Max Tepfer
Primary Outdoor Sport: Climbing
Pitches Climbed in 2023: 1,249
Favorite Beverage: Water
Sunrise or Sunset: Sunrise
Non-Outdoor Hobby: Making Sourdough Bread
Favorite Season: Fall
Guilty Pleasure: Television
Book Recommendation: The River Why
Three Words to Describe You: Tough, Persistent, & Kind
“My parents were both pretty outdoorsy. They tried to take me outside and I wasn't into it at all. They'd take us cross country skiing and take us hiking or whitewater kayaking and camping. I was just like, ‘This sucks. I hate this.’ I didn't want to do it.
Then in high school in Eugene there was this mountaineering club. It was basically a youth group, but a mountaineering club in the high school. All my friends were doing it and I was like, ‘Oh, that kind of seems cool.’ So that was my introduction.
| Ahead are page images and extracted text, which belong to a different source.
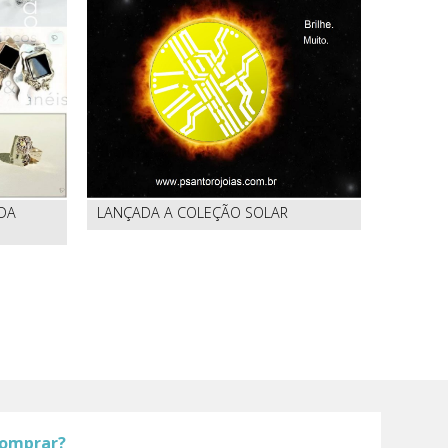
 DA
LANÇADA A COLEÇÃO SOLAR
comprar?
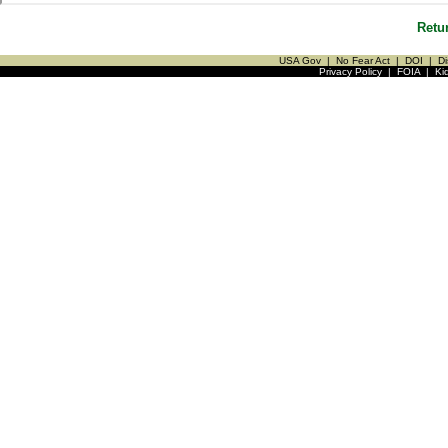
Retu
USA Gov
|
No Fear Act
|
DOI
|
Di
Privacy Policy
|
FOIA
|
Ki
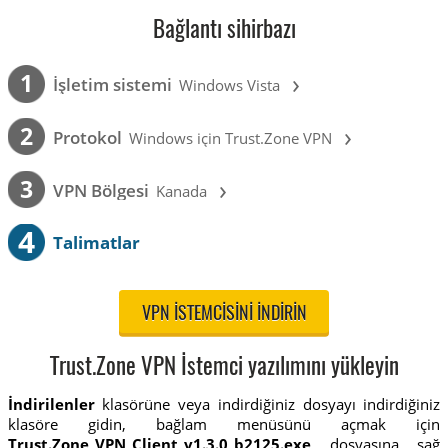
Bağlantı sihirbazı
›
1
İşletim sistemi
Windows Vista
›
2
Protokol
Windows için Trust.Zone VPN
›
3
VPN Bölgesi
Kanada
4
Talimatlar
VPN ISTEMCISINI INDIRIN
Trust.Zone VPN İstemci yazılımını yükleyin
İndirilenler
klasörüne veya indirdiğiniz dosyayı indirdiğiniz
klasöre gidin, bağlam menüsünü açmak için
Trust.Zone_VPN_Client_v1.3.0_b2125.exe
dosyasına sağ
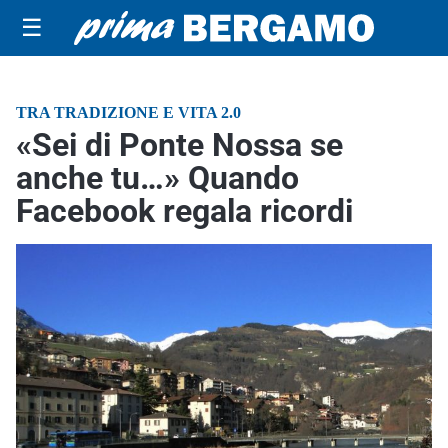
☰
TRA TRADIZIONE E VITA 2.0
«Sei di Ponte Nossa se
anche tu…» Quando
Facebook regala ricordi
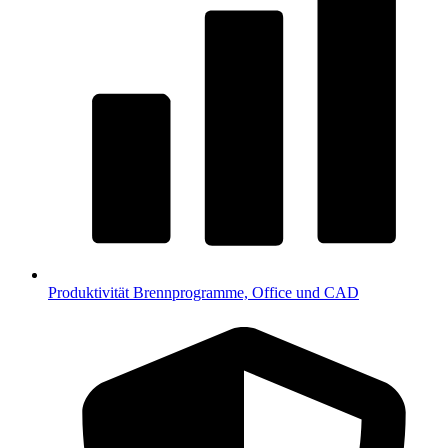
Produktivität
Brennprogramme, Office und CAD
It was a slow process to fall in love with it because at first I was really gripped the whole time. In hindsight, working as a guide, it was not very tightly run risk management-wise. Looking back on how they managed terrain relative to our ability levels, it was super aggressive and not how you'd want your kids learning about the mountains. But, it was sweet for us because we had this really fast learning curve.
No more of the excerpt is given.